Het bestuur verricht ook veel rechtshandelingen. Zo kan een gemeente als rechtspersoon
computers kopen voor ambtenaren. De Staat der Nederlanden kan een aannemer opdracht
geven om de gebouwen van het parlement en de ministeries te verbouwen. Hier zijn
privaatrechtelijke rechtshandelingen aan de orde die herleidbaar zijn tot de betrokken
rechtspersoon. Het gaat in de regel om rechtshandelingen die niet alleen door de overheid,
maar in beginsel door iedere natuurlijke of rechtspersoon kunnen worden verricht. Voor het
verrichten van deze rechtshandelingen is daarom geen specifieke bestuursbevoegdheid
vereist.
Voor het verrichten van publiekrechtelijke rechtshandelingen is bestuursbevoegdheid wel
noodzakelijk. Het gaat dan in het bijzonder om de bevoegdheid om besluiten te nemen. Het
nemen van besluiten is een kernactiviteit van het bestuur.
De bevoegdheid om publiekrechtelijke rechtshandelingen te verrichten moet herleidbaar zijn
tot een door de wetgever aan het bestuursorgaan toegekende bestuursbevoegdheid. Dit
legaliteitsvereiste is onder meer van belang omdat het bestuursrecht sterk is gericht op de
eenzijdige publiekrechtelijke rechtshandeling: het besluit. Besluiten kunnen zo nodig tegen
de wil van een burger tot stand worden gebracht en gehandhaafd.
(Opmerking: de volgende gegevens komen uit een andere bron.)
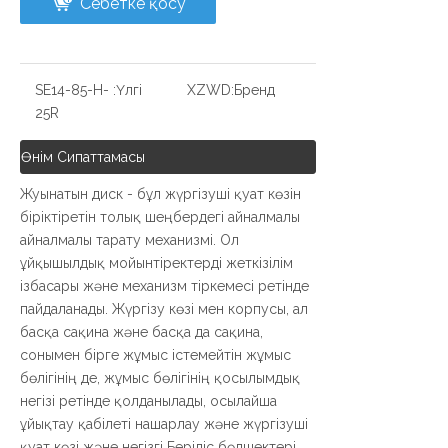
Себетке қосу
SE14-85-H-
Үлгі:
XZWD
Бренд:
25R
Өнім Сипаттамасы
Жуынатын диск - бұл жүргізуші қуат көзін
біріктіретін толық шеңбердегі айналмалы
айналмалы тарату механизмі. Ол
ұйқышылдық мойынтіректерді жеткізілім
ізбасары және механизм тіркемесі ретінде
пайдаланады. Жүргізу көзі мен корпусы, ал
басқа сақина және басқа да сақина,
сонымен бірге жұмыс істемейтін жұмыс
бөлігінің де, жұмыс бөлігінің қосылымдық
негізі ретінде қолданылады, осылайша
ұйықтау қабілеті нашарлау және жүргізуші
қуат көзі және негізгі Беріліс бөлшектері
Het nemen van besluiten is een wezenlijke bestuursactiviteit. Door het nemen van besluiten
kan het bestuur de maatschappij sturen en ordenen.
,153 Hoofdindeling bestuurshandelingen
De hoofdindeling van de bestuurshandelingen maakt een onderscheid tussen:
- Feitelijke bestuurshandelingen
- Rechtshandelingen
De rechtshandelingen worden weer verdeeld in privaatrechtelijke en publiekrechtelijke
rechtshandelingen.
Tot de feitelijke handelingen van het bestuur kunnen ook worden gerekend de beslissing ter
voorbereiding van feitelijk handelen (Bv. De beslissing om in het stadspark zes bomen te
planten), feitelijk handelen als zodanig (het planten van bomen) en informatieverstrekking
(voorlichting via internet over de nieuwe plant in het stadspark).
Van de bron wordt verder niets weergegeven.